Leave out pictures; repeat exactly the lines from the "The image size" line through the last of the data below.

Saved entries
== Segment start ==

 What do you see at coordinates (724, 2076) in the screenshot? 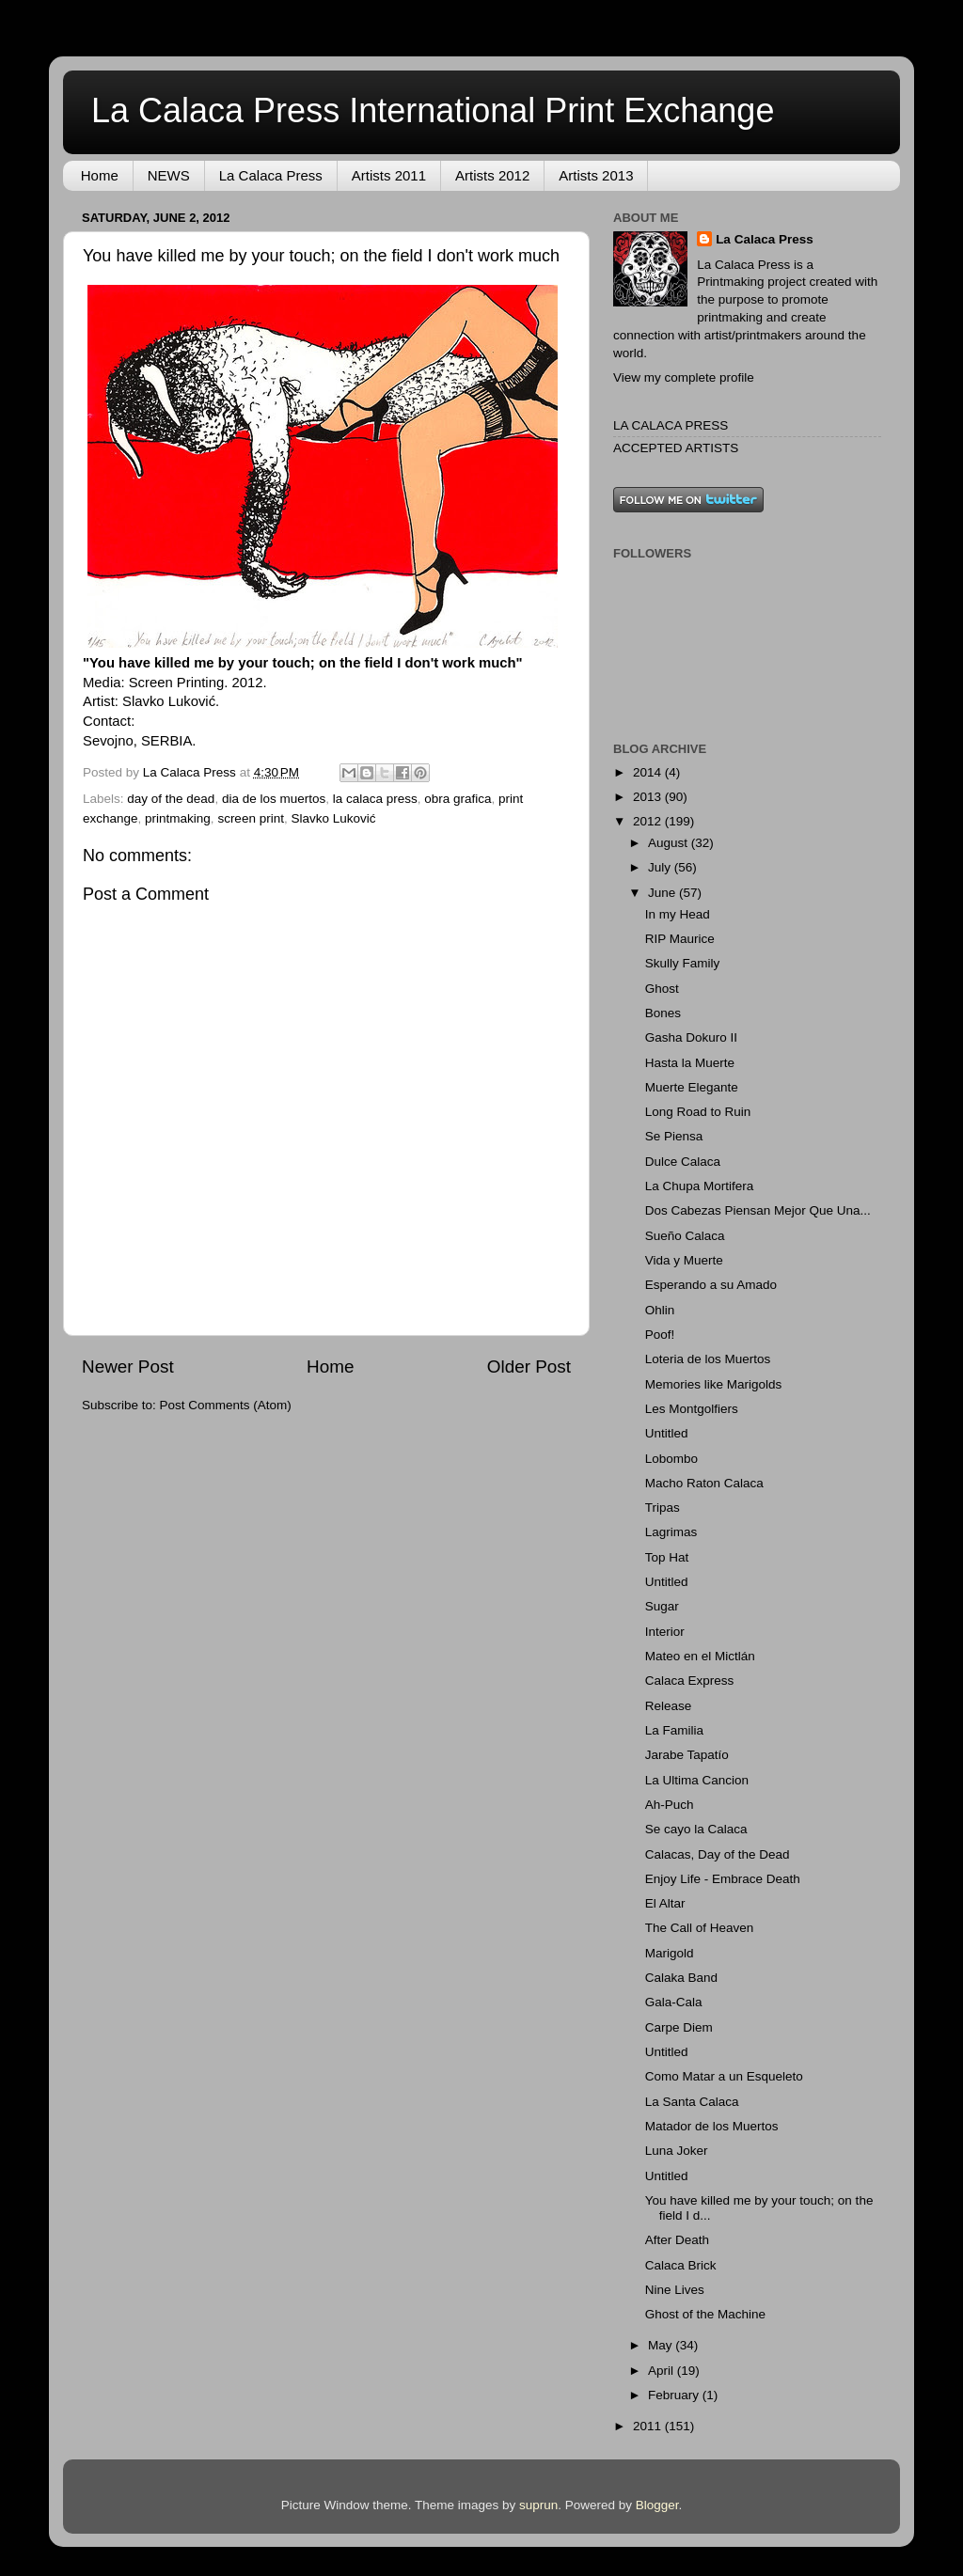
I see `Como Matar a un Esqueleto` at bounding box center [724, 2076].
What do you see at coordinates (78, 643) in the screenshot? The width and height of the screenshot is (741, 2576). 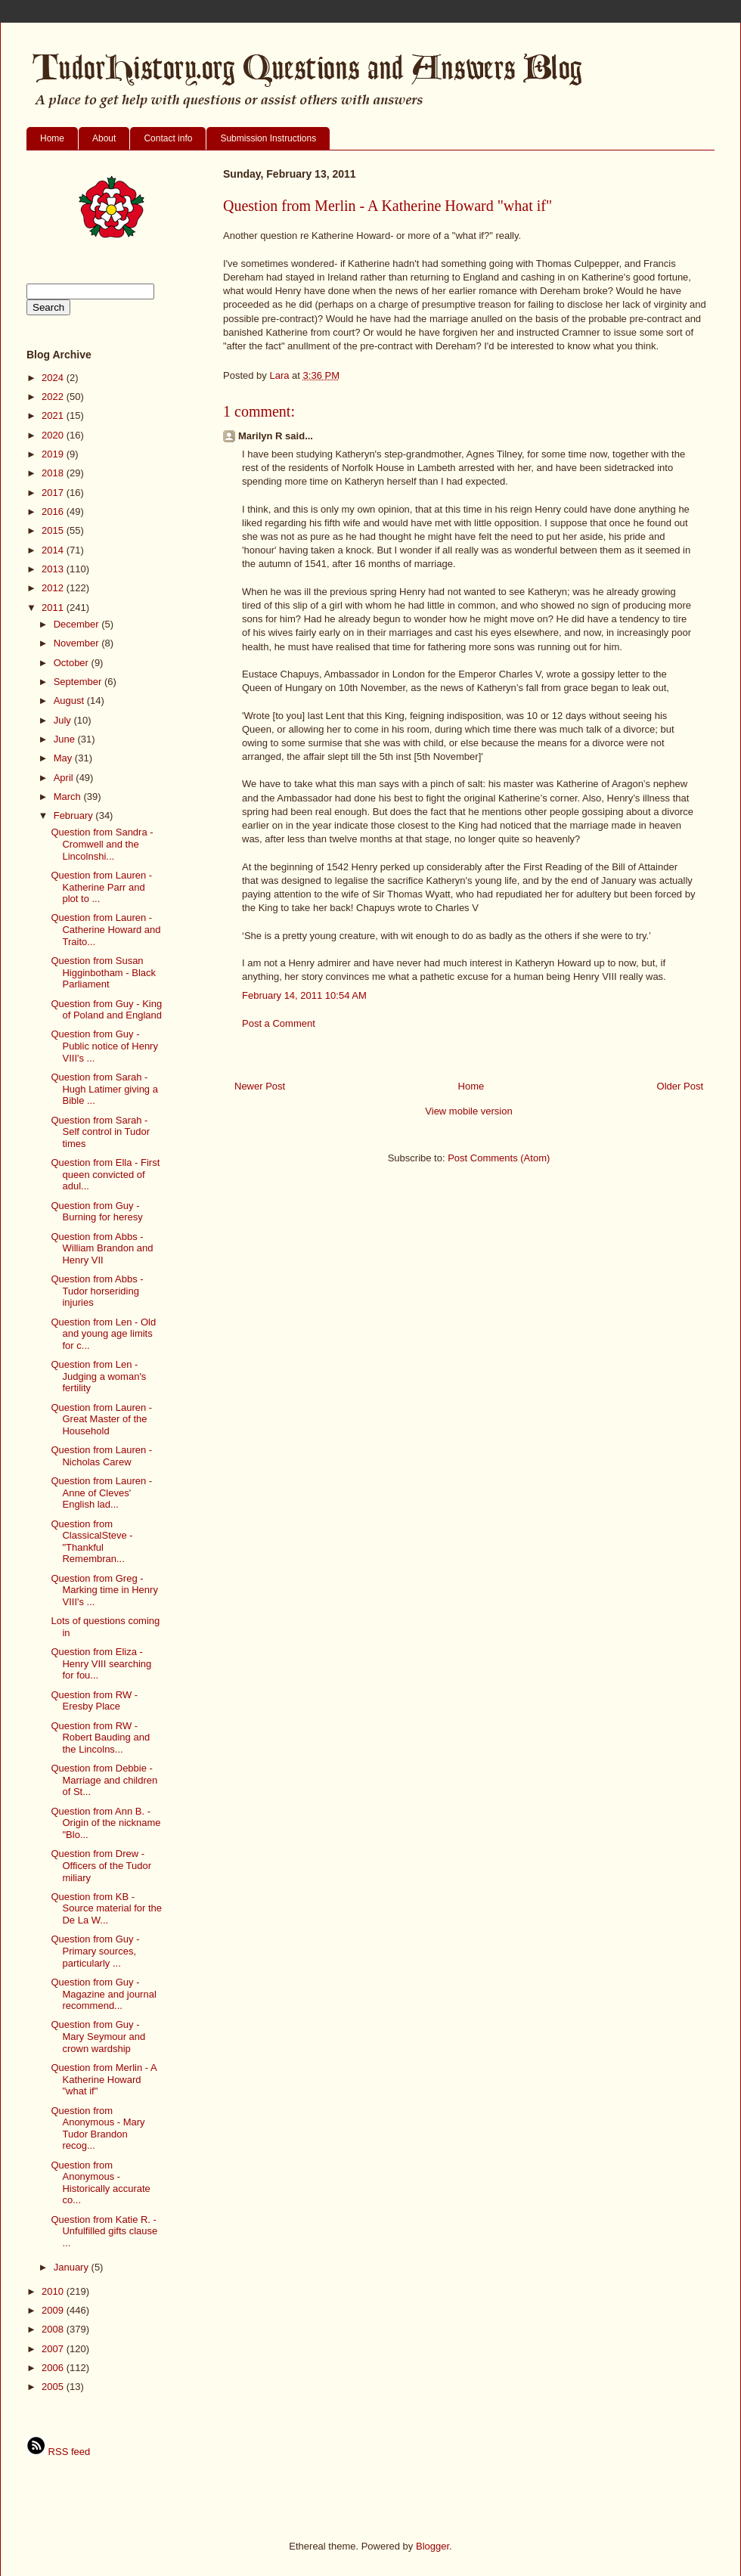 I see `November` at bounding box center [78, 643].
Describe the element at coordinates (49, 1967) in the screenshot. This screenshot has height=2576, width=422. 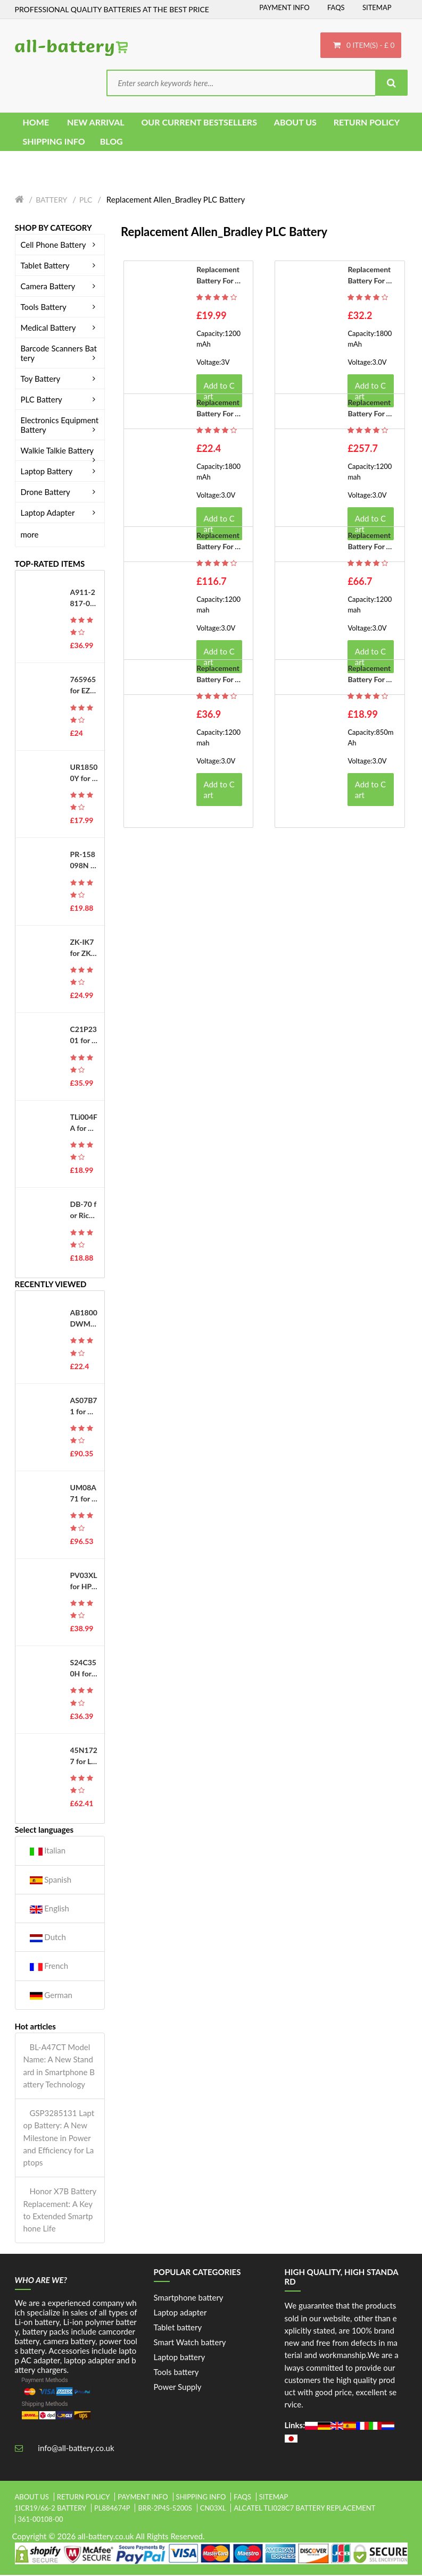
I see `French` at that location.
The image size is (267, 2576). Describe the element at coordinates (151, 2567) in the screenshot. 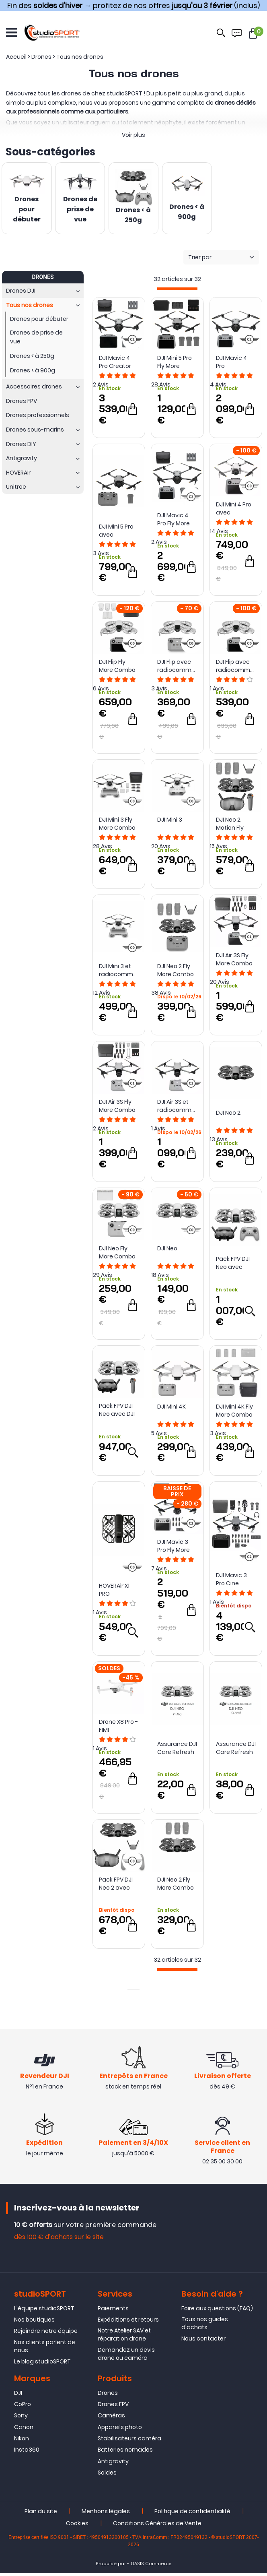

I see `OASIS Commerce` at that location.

== Segment end ==

Solution for this task
The image size is (267, 2576). Describe the element at coordinates (151, 2567) in the screenshot. 

I see `OASIS Commerce` at that location.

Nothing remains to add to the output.